May 30, 2026

How to Build a SalesGPT (And Why You Probably Shouldn't)

Every cycle has a new version of the same sentence.

Last decade it was: "Why do we need Snowflake? We can build a data warehouse."

This decade it’s: "Why do we need Von? We can vibe code a SalesGPT in a weekend."

And I get where the ask is coming from. You’re seeing demos online where someone wires up MCP connectors to Claude or ChatGPT, points it at Salesforce and Gong, and — boom — "AI CRM." Then you see a budget line item for Von, and you think:

"Isn’t this just an MCP that connects to systems? Why are we paying for this?"

So I’m going to do something most vendors won’t. I’m not going to tell you you can’t build it in-house. I’m going to give you the blueprint for how to build it — step by step — so you can understand what you’re actually buying when you buy Von. Because the real difference between “vibe coding a demo” and “shipping a SalesGPT that runs your revenue org” is not one clever prompt. It’s an entire stack.

We spent $3.5M on R&D in 2025 and will spend $8M+ in 2026 building that stack. It took 12 months and a team of San Francisco-based top 1% AI/ML engineers who live and breathe the revenue data problem. This is what it takes to answer the questions your team will actually ask.

The 7 Categories of Questions Your SalesGPT Must Answer

Before you write a single line of code for your in-house SalesGPT, you need to understand the landscape of questions a SalesGPT must answer. There are seven types, and they get progressively harder:

Category 1 — Analytics. Questions over structured data (CRM, data warehouse). “What’s my win rate last quarter?”

Category 2 — Enablement. Questions over unstructured data (call recordings, internal docs). “How do we handle data privacy objections?”

Category 3 — Individual Deals. Combining structured and unstructured data for a single deal. “What’s happening with the Acme opportunity?”

Category 4 — Multiple Deals. The same structured + unstructured combination, but across hundreds or thousands of deals at once. “Which deals closing this quarter don’t have a next step?”

Category 5 — Analysis. Pattern recognition and trend analysis across your entire book of business. “Why are we losing deals for Product X in EMEA?”

Category 6 — Action. Taking real action across systems based on AI-generated insights. “Update these 30 records in Salesforce and add them to Outreach sequence Y.”

Category 7 — Data Scientist. Building predictive models on your own data. “Help me build a churn prediction model and apply it to my current book.”

A real SalesGPT answers across this entire spectrum. If your system can only do Category 1 and 2, you haven’t built a SalesGPT — you’ve built a helpful chatbot. You’ll get a few impressive demos but zero meaningful operational leverage.

Now let’s build it.

Category 1: Analytics over structured data (What Twitter Calls "The Weekend Build")

"What’s my win rate last quarter?"

This is where everyone starts, and it feels deceptively easy.

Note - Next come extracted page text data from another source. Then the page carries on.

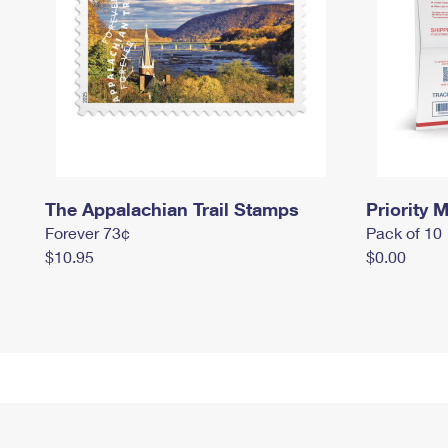
The Appalachian Trail Stamps
Priority M
Forever 73¢
Pack of 10
$10.95
$0.00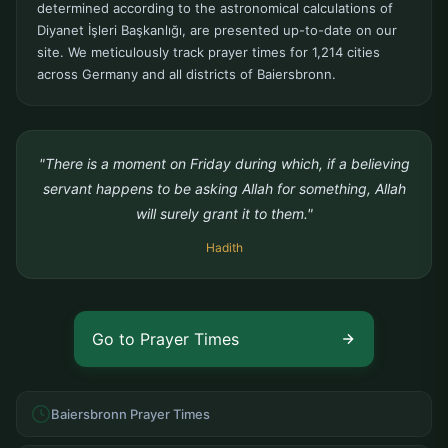
determined according to the astronomical calculations of
Diyanet İşleri Başkanlığı, are presented up-to-date on our
site. We meticulously track prayer times for 1,214 cities
across Germany and all districts of Baiersbronn.
"There is a moment on Friday during which, if a believing
servant happens to be asking Allah for something, Allah
will surely grant it to them."
Hadith
Go to Prayer Times
Baiersbronn Prayer Times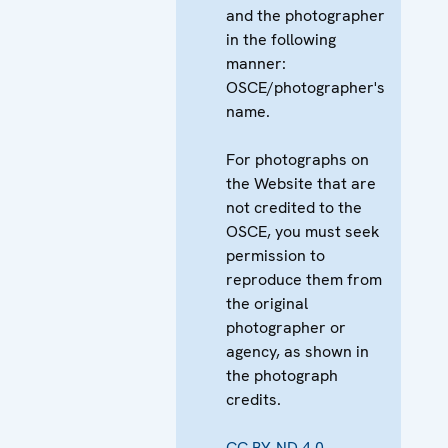
and the photographer
in the following
manner:
OSCE/photographer's
name.
For photographs on
the Website that are
not credited to the
OSCE, you must seek
permission to
reproduce them from
the original
photographer or
agency, as shown in
the photograph
credits.
CC BY-ND 4.0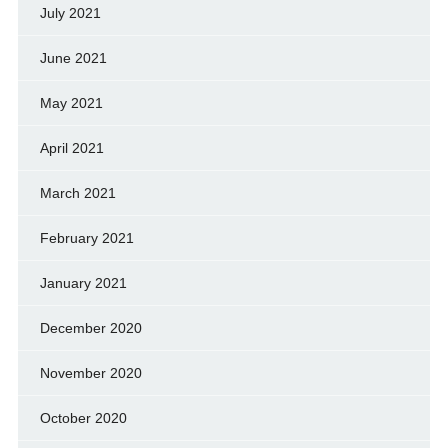
July 2021
June 2021
May 2021
April 2021
March 2021
February 2021
January 2021
December 2020
November 2020
October 2020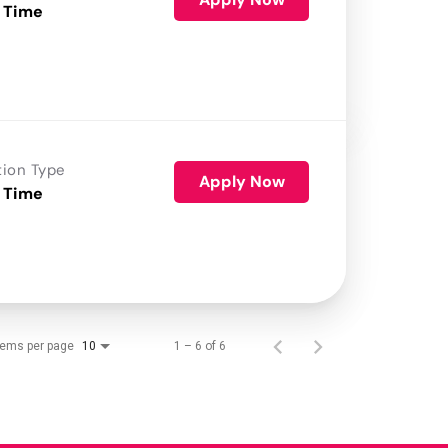
 Time
tion Type
Apply Now
 Time
tems per page
1 – 6 of 6
10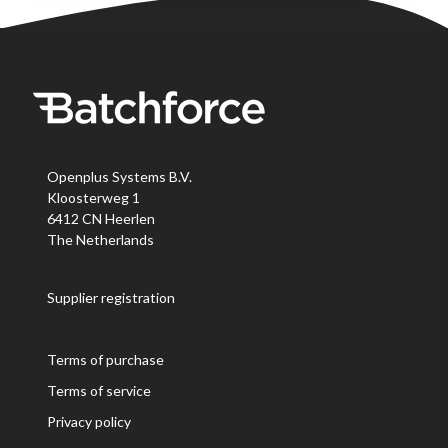
Openplus Systems B.V.
Kloosterweg 1
6412 CN Heerlen
The Netherlands
Supplier registration
Terms of purchase
Terms of service
Privacy policy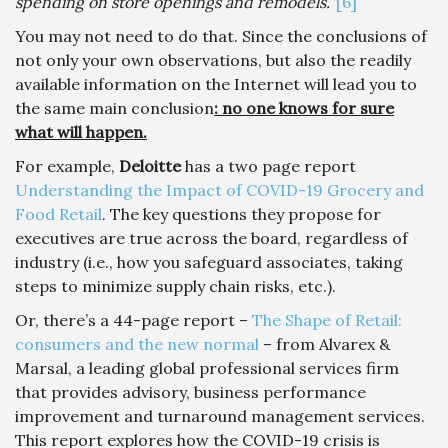
spending on store openings and remodels.
”
[6]
You may not need to do that. Since the conclusions of
not only your own observations, but also the readily
available information on the Internet will lead you to
the same main conclusion
: no one knows for sure
what will happen.
For example,
Deloitte
has a two page report
Understanding the Impact of COVID-19 Grocery and
Food Retail
. The key questions they propose for
executives are true across the board, regardless of
industry (i.e., how you safeguard associates, taking
steps to minimize supply chain risks, etc.).
Or, there’s a 44-page report –
The Shape of Retail:
consumers and the new normal
– from Alvarex &
Marsal, a leading global professional services firm
that provides advisory, business performance
improvement and turnaround management services.
This report explores how the COVID-19 crisis is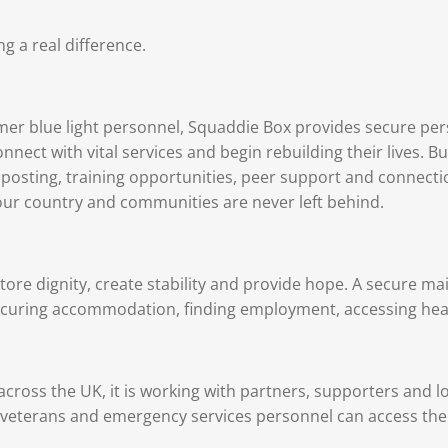
g a real difference.
rmer blue light personnel, Squaddie Box provides secure per
nect with vital services and begin rebuilding their lives. B
nposting, training opportunities, peer support and connecti
our country and communities are never left behind.
tore dignity, create stability and provide hope. A secure mai
 securing accommodation, finding employment, accessing he
ross the UK, it is working with partners, supporters and l
 veterans and emergency services personnel can access the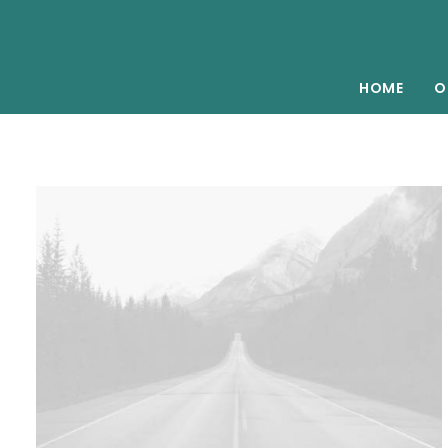
HOME
O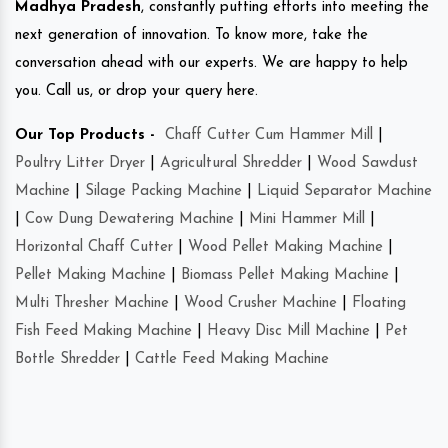
Madhya Pradesh
, constantly putting efforts into meeting the
next generation of innovation. To know more, take the
conversation ahead with our experts. We are happy to help
you. Call us, or drop your query here.
Our Top Products -
Chaff Cutter Cum Hammer Mill
|
Poultry Litter Dryer
|
Agricultural Shredder
|
Wood Sawdust
Machine
|
Silage Packing Machine
|
Liquid Separator Machine
|
Cow Dung Dewatering Machine
|
Mini Hammer Mill
|
Horizontal Chaff Cutter
|
Wood Pellet Making Machine
|
Pellet Making Machine
|
Biomass Pellet Making Machine
|
Multi Thresher Machine
|
Wood Crusher Machine
|
Floating
Fish Feed Making Machine
|
Heavy Disc Mill Machine
|
Pet
Bottle Shredder
|
Cattle Feed Making Machine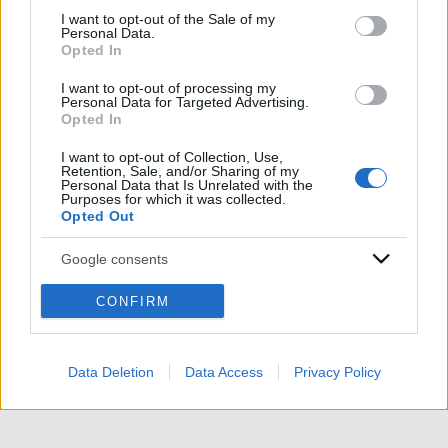
services and may gather and store information including but
I want to opt-out of the Sale of my
Personal Data.
not limited to your visit or usage behaviour. You may click to
Opted In
grant or deny consent to Google and its third-party tags to
use your data for below specified purposes in below Google
I want to opt-out of processing my
consent section.
Personal Data for Targeted Advertising.
Opted In
ACCEDI
ABBONATI
I want to opt-out of Collection, Use,
Retention, Sale, and/or Sharing of my
Personal Data that Is Unrelated with the
IRAN
MIGRANTI
GAZA
UCRAINA
Purposes for which it was collected.
Opted Out
MONDIALI 2026
Google consents
Redazione
Sitemap
Taglist
Privacy
Cookie Policy
I want to allow Google to enable storage
CONFIRM
Termini e condizioni
related to advertising like cookies on web or
device identifiers in apps.
Testata iscritta alla Sezione Stampa del Tribunale di Roma al
n. 243/48. ISSN 2975-0059
Data Deletion
Data Access
Privacy Policy
I want to allow my user data to be sent to
Editore: Romeo Editore srl - PIVA 09250671212
Google for online advertising purposes.
Preferenze Privacy
I want to allow Google to send me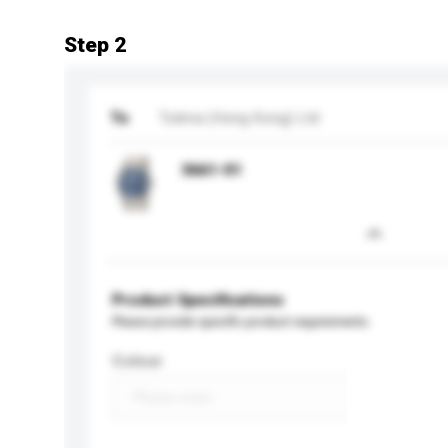
Step 2
To
Tutima (Hong Kong) Ltd
3661-01
Product Specifications
Please provide specific product requirements.
Colour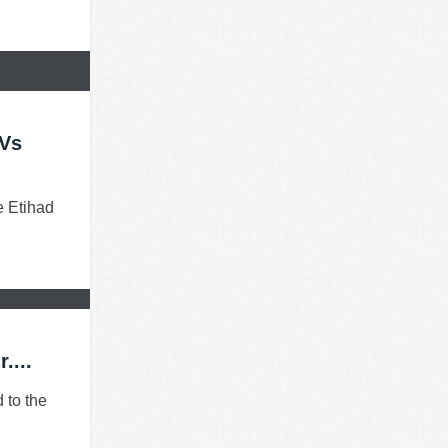
 Vs
e Etihad
....
 to the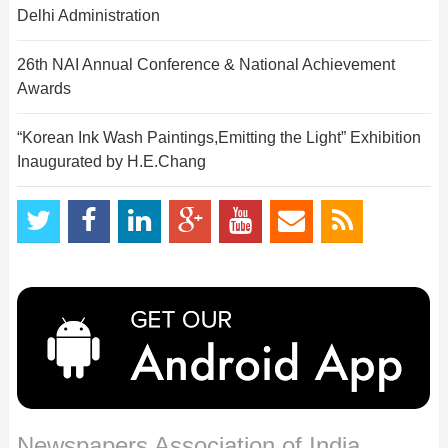
Delhi Administration
26th NAI Annual Conference & National Achievement
Awards
“Korean Ink Wash Paintings,Emitting the Light” Exhibition
Inaugurated by H.E.Chang
Newspapers Association of India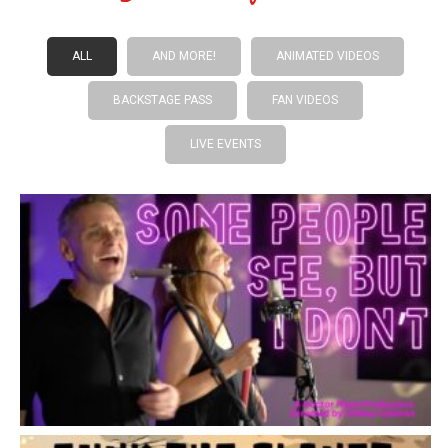
ALL
AND MORE!
ANIMATED VIDEOS
BACKSTAGE PASS
FAN VIDEOS
LIVE EVENTS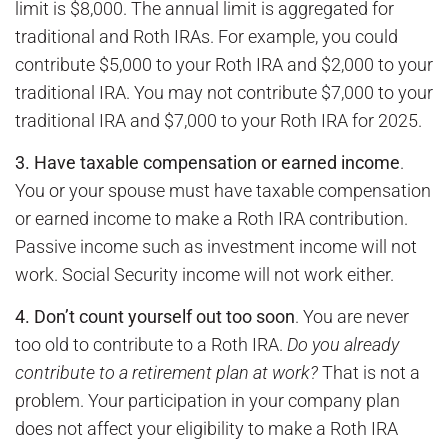
limit is $8,000. The annual limit is aggregated for
traditional and Roth IRAs. For example, you could
contribute $5,000 to your Roth IRA and $2,000 to your
traditional IRA. You may not contribute $7,000 to your
traditional IRA and $7,000 to your Roth IRA for 2025.
3. Have taxable compensation or earned income
.
You or your spouse must have taxable compensation
or earned income to make a Roth IRA contribution.
Passive income such as investment income will not
work. Social Security income will not work either.
4. Don’t count yourself out too soon
. You are never
too old to contribute to a Roth IRA.
Do you already
contribute to a retirement plan at work?
That is not a
problem. Your participation in your company plan
does not affect your eligibility to make a Roth IRA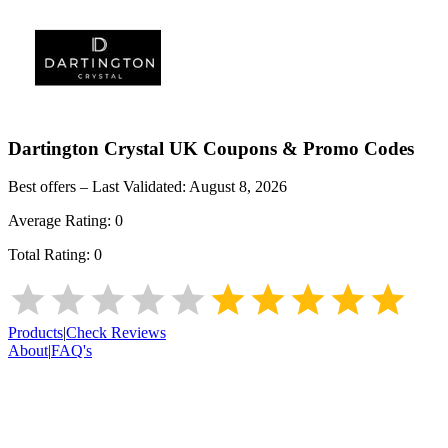
Dartington Crystal UK
Coupons & Promo Codes
Best offers – Last Validated:
August 8, 2026
Average Rating:
0
Total Rating:
0
Products
|
Check Reviews
About
|
FAQ's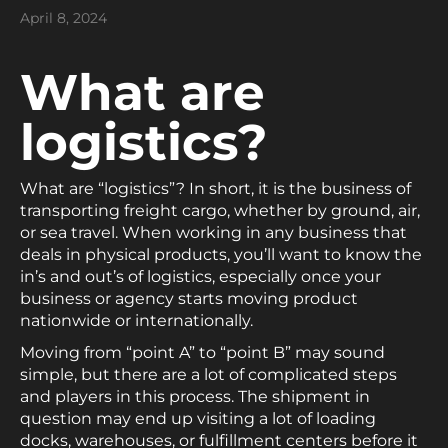
April 8, 2024
What are
logistics?
What are “logistics”? In short, it is the business of
transporting freight cargo, whether by ground, air,
or sea travel. When working in any business that
deals in physical products, you’ll want to know the
in’s and out’s of logistics, especially once your
business or agency starts moving product
nationwide or internationally.
Moving from “point A” to “point B” may sound
simple, but there are a lot of complicated steps
and players in this process. The shipment in
question may end up visiting a lot of loading
docks, warehouses, or fulfillment centers before it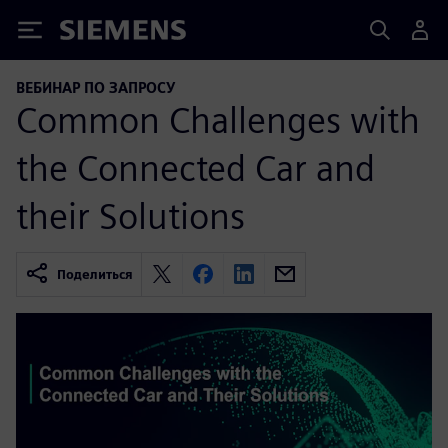
Siemens
ВЕБИНАР ПО ЗАПРОСУ
Common Challenges with
the Connected Car and
their Solutions
Поделиться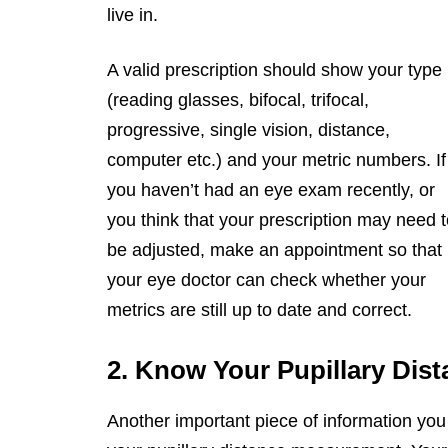
live in.
A valid prescription should show your type
(reading glasses, bifocal, trifocal,
progressive, single vision, distance,
computer etc.) and your metric numbers. If
you haven’t had an eye exam recently, or
you think that your prescription may need 
be adjusted, make an appointment so that
your eye doctor can check whether your
metrics are still up to date and correct.
2. Know Your Pupillary Dist
Another important piece of information you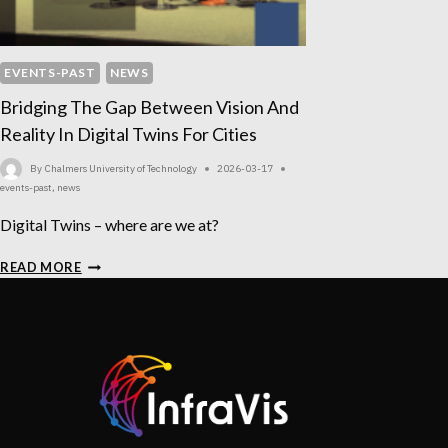
EVENTS-PAST
NEWS
Bridging The Gap Between Vision And
Reality In Digital Twins For Cities
By
Chalmers University of Technology
2026-03-17
events-past
,
news
Digital Twins – where are we at?
BRIDGING
READ MORE
THE
GAP
BETWEEN
VISION
AND
REALITY
IN
DIGITAL
TWINS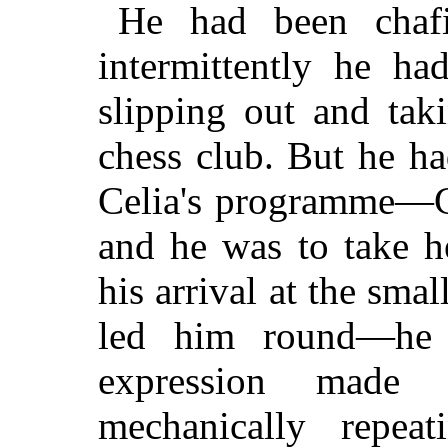
He had been chaf
intermittently he ha
slipping out and ta
chess club. But he ha
Celia's programme—C
and he was to take h
his arrival at the sma
led him round—he f
expression made 
mechanically repea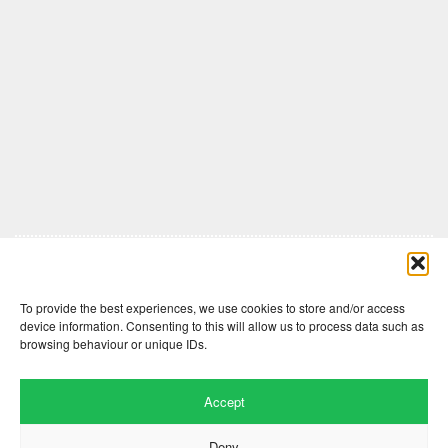
Comments are closed here.
To provide the best experiences, we use cookies to store and/or access
device information. Consenting to this will allow us to process data such as
browsing behaviour or unique IDs.
Accept
Deny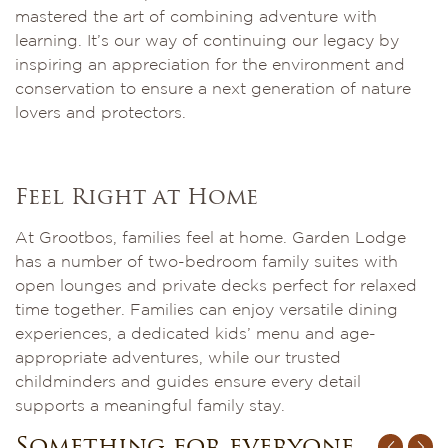
mastered the art of combining adventure with
learning. It’s our way of continuing our legacy by
inspiring an appreciation for the environment and
conservation to ensure a next generation of nature
lovers and protectors.
Feel Right at Home
At Grootbos, families feel at home. Garden Lodge
has a number of two-bedroom family suites with
open lounges and private decks perfect for relaxed
time together. Families can enjoy versatile dining
experiences, a dedicated kids’ menu and age-
appropriate adventures, while our trusted
childminders and guides ensure every detail
supports a meaningful family stay.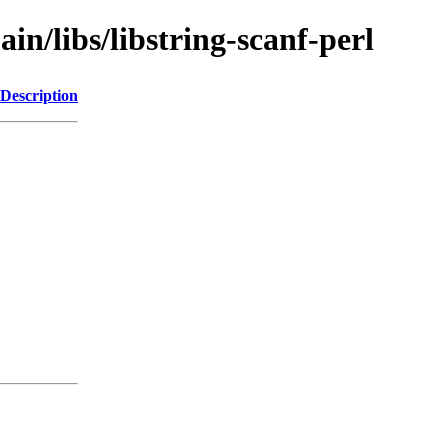
in/libs/libstring-scanf-perl
Description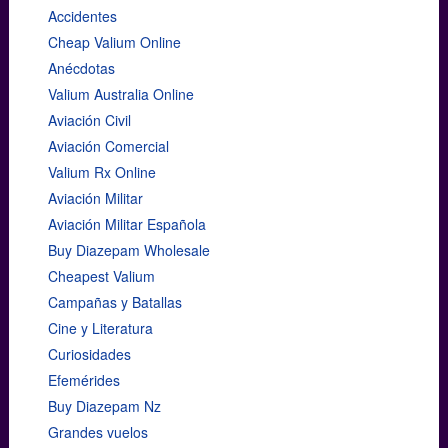
Accidentes
Cheap Valium Online
Anécdotas
Valium Australia Online
Aviación Civil
Aviación Comercial
Valium Rx Online
Aviación Militar
Aviación Militar Española
Buy Diazepam Wholesale
Cheapest Valium
Campañas y Batallas
Cine y Literatura
Curiosidades
Efemérides
Buy Diazepam Nz
Grandes vuelos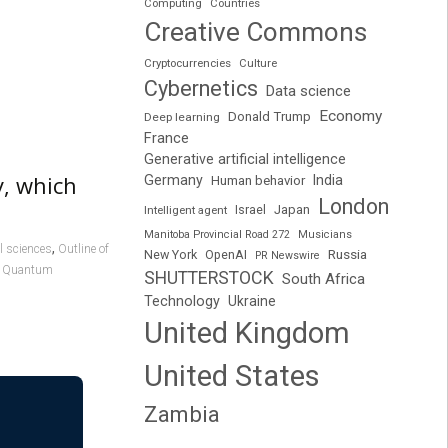
Computing
Countries
Creative Commons
Cryptocurrencies
Culture
Cybernetics
Data science
Economy
Donald Trump
Deep learning
France
Generative artificial intelligence
y, which
Germany
India
Human behavior
London
Japan
Intelligent agent
Israel
Manitoba Provincial Road 272
Musicians
,
l sciences
Outline of
Russia
New York
OpenAI
PR Newswire
,
Quantum
SHUTTERSTOCK
South Africa
Technology
Ukraine
United Kingdom
United States
Zambia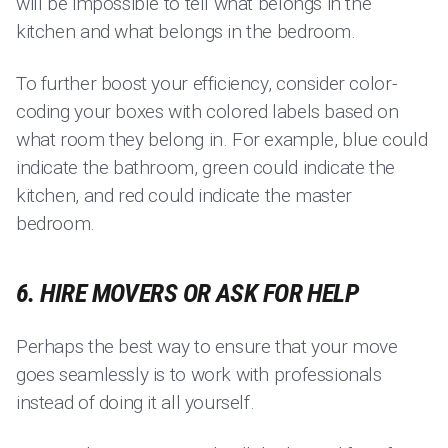
will be impossible to tell what belongs in the
kitchen and what belongs in the bedroom.
To further boost your efficiency, consider color-
coding your boxes with colored labels based on
what room they belong in. For example, blue could
indicate the bathroom, green could indicate the
kitchen, and red could indicate the master
bedroom.
6. HIRE MOVERS OR ASK FOR HELP
Perhaps the best way to ensure that your move
goes seamlessly is to work with professionals
instead of doing it all yourself.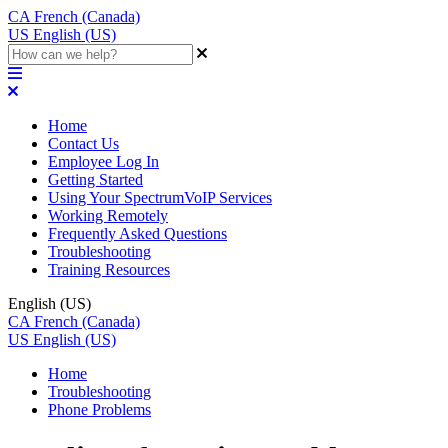
CA
French (Canada)
US
English (US)
Home
Contact Us
Employee Log In
Getting Started
Using Your SpectrumVoIP Services
Working Remotely
Frequently Asked Questions
Troubleshooting
Training Resources
English (US)
CA
French (Canada)
US
English (US)
Home
Troubleshooting
Phone Problems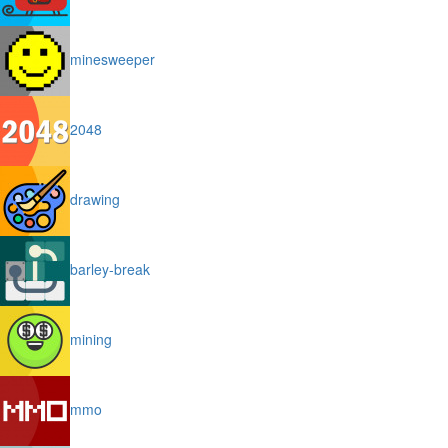
minesweeper
2048
drawing
barley-break
mining
mmo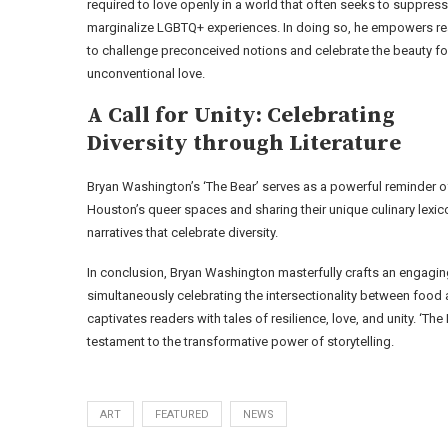
required to love openly in a world that often seeks to suppress
marginalize LGBTQ+ experiences. In doing so, he empowers r
to challenge preconceived notions and celebrate the beauty fo
unconventional love.
A Call for Unity: Celebrating
Diversity through Literature
Bryan Washington’s ‘The Bear’ serves as a powerful reminder of 
Houston’s queer spaces and sharing their unique culinary lexico
narratives that celebrate diversity.
In conclusion, Bryan Washington masterfully crafts an engagin
simultaneously celebrating the intersectionality between food 
captivates readers with tales of resilience, love, and unity. 
testament to the transformative power of storytelling.
ART
FEATURED
NEWS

You build a direct integration with your CRM or data warehouse or you use MCP to connect your structured data to a powerful AI model like Claude / GPT. Right out of the gate, you’ll get decent results. The demo will feel magic. You’ll think you’re 80% of the way there.

But the minute you hand this to 5 people, it falls apart. It doesn’t know that “pipeline” in your org means something different than the default Salesforce definition. It doesn’t know that your team renamed “Stage 4” to “Negotiation” last quarter. It doesn’t understand that your fiscal year starts in February.

So now you need to build a semantics layer — a structured repository of your business definitions, field mappings, and organizational context that the AI can reference before it writes a query. This is not optional. Without it, your AI confidently gives wrong answers and executives lose trust permanently. OpenAI recently published a blog post about building their own internal data agent — a system designed to answer exactly this category of question. According to the blog, it required six layers of context to get reliable answers. Six layers — just to answer data questions over their own tables.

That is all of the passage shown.